By Pat Cimprich, Avanade
This post is a response to the following blog: http://www.communities.hp.com/online/blogs/datastorage/archive/2008/11/08/making-sense-of-wafl-part-2.aspx.
In that post, Karl Dohm of HP raised some criticisms and questions regarding the tests and paper I wrote about NetApp in April 2007. (Link here on Netapp.com and here on Avanade.com).
As Karl points out Avanade and NetApp did indeed establish a partnership prior to the release of this paper. However the paper was not created as part of a marketing campaign to push the relationship. The reality is that the paper was the results of extensive testing we undertook to validate NetApp storage would indeed stand up to the punishing demands of Exchange workloads (in this case Exchange 2003).
We performed this testing to determine whether we were comfortable recommending NetApp solutions to our customers. It’s our job to make sure we're informed about the technologies we recommend to our customers. If these tests did not turn out positively, we would have not agreed to the partnership with NetApp.

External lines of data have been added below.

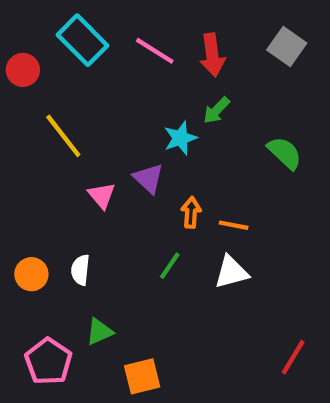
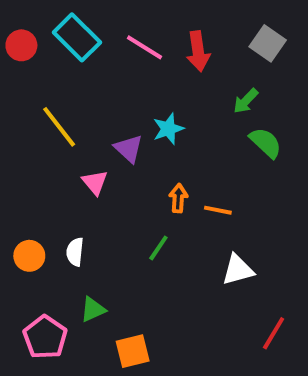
red circle: (23, 70) -> (21, 45), moved
green arrow: (217, 110) -> (246, 101), moved
purple triangle: (148, 178) -> (129, 149), moved
white triangle: (231, 272) -> (238, 270), moved

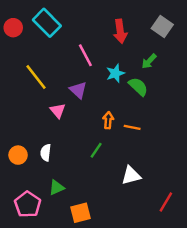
pink line: (144, 47) -> (85, 55), moved, turned 30
cyan star: (168, 129) -> (115, 73), moved
green semicircle: (266, 143) -> (138, 87), moved
white triangle: (238, 270) -> (131, 175), moved

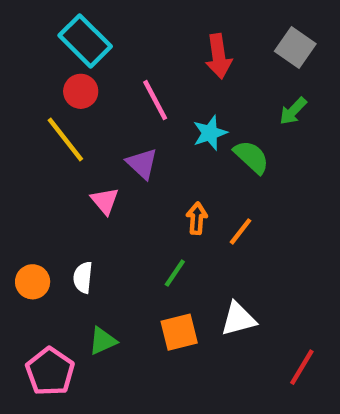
red circle: (13, 28) -> (81, 91), moved
green arrow: (149, 61) -> (293, 111), moved
orange line: (132, 127) -> (241, 231), turned -63
orange square: (81, 213) -> (179, 332), moved

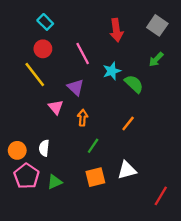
cyan rectangle: (85, 41) -> (45, 22), size x0.6
orange arrow: (197, 218) -> (83, 118), moved
pink pentagon: (50, 372) -> (27, 176), moved

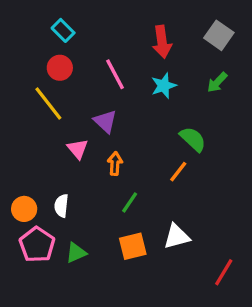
cyan star: (112, 71) -> (164, 86), moved
green semicircle: (134, 84) -> (193, 139), moved

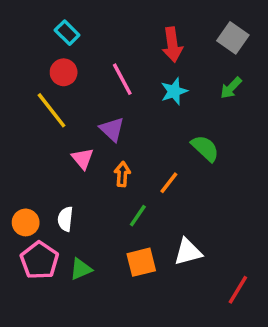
orange line: (178, 172) -> (169, 183), moved

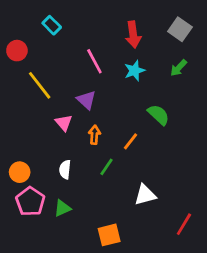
red circle: (64, 72) -> (17, 51), moved
white semicircle: (65, 219) -> (65, 169), moved
orange square: (141, 262) -> (109, 235), moved

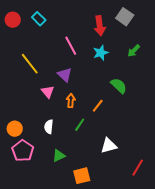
gray square: (180, 29) -> (125, 17), moved
red circle: (17, 51) -> (13, 20), moved
green triangle: (62, 208) -> (59, 156), moved

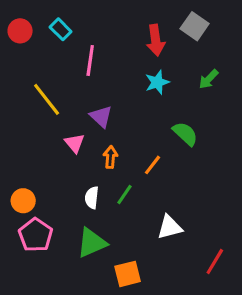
pink line: (71, 46) -> (90, 60), moved, turned 36
white semicircle: (49, 127) -> (92, 198), moved
green triangle: (59, 156) -> (92, 243), size x1.5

Another data point I'd like to mention is that the version of the whitepaper available on NetApp's web site is a condensed version of a much longer paper. The original paper is 45 pages long and contains a much more in-depth review of the tests including full array configurations, Iometer configurations, I/O distributions, etc. That original paper dates from Q4 of 2006.
That paper also contains performance information for another storage vendor. The format of the test was a comparison of NetApp to another leading storage vendor. That full paper isn't released to the public as the intent of our testing wasn't to discredit one vendor vs. another; it was to confirm NetApp would work as compared to a platform we'd used successfully in Exchange 2003 deployments for years.
Unfortunately the condensed version of the paper available on netapp.com doesn't include full test disclosure. I wanted it in there, but I'm a techy and the marketing folks won this particular battle :-).
In the interest of full-disclosure, here is the Iometer Access Specifications used during those tests.
|
Transfer Size Request |
% Access Specification |
% Random Distribution |
% Read Distribution |
|
0.5 KB |
10 |
100 |
80 |
|
1 KB |
5 |
100 |
80 |
|
2 KB |
5 |
100 |
80 |
|
4 KB |
60 |
100 |
80 |
|
8 KB |
2 |
100 |
80 |
|
16 KB |
4 |
100 |
80 |
|
32 KB |
4 |
100 |
80 |
|
64 KB |
10 |
100 |
80 |
As you can see - this configuration is in no way representative of any type of Exchange workload (5.5, 2000, 2003, 2007). It is more of a wide-distribution of requests intended mimic file server workloads. For the record I took this configuration from here www.bluesmoke.net/viewArticle.cgi?id=g6&page=6.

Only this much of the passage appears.